Dataset entries
⁂

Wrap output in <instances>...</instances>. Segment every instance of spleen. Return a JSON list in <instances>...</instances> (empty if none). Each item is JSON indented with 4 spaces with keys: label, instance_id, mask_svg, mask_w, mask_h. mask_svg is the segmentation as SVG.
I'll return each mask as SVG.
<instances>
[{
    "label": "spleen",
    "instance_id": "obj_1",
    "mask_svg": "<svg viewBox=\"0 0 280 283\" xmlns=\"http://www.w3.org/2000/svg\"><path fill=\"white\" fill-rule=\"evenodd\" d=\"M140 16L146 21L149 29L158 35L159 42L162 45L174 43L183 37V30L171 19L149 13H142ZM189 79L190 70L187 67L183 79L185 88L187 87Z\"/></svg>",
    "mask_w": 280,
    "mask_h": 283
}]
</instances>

⁂

From the first line to the last, copy the records exactly as they appear above.

Answer to this task:
Wrap output in <instances>...</instances>. Segment every instance of spleen. Return a JSON list in <instances>...</instances> (empty if none). Each item is JSON indented with 4 spaces with keys: label, instance_id, mask_svg, mask_w, mask_h. mask_svg is the segmentation as SVG.
I'll return each mask as SVG.
<instances>
[{
    "label": "spleen",
    "instance_id": "obj_1",
    "mask_svg": "<svg viewBox=\"0 0 280 283\" xmlns=\"http://www.w3.org/2000/svg\"><path fill=\"white\" fill-rule=\"evenodd\" d=\"M140 16L146 21L149 29L158 35L159 42L162 45L174 43L183 37V30L171 19L149 13H142ZM189 79L190 70L187 67L183 79L185 88L187 87Z\"/></svg>",
    "mask_w": 280,
    "mask_h": 283
}]
</instances>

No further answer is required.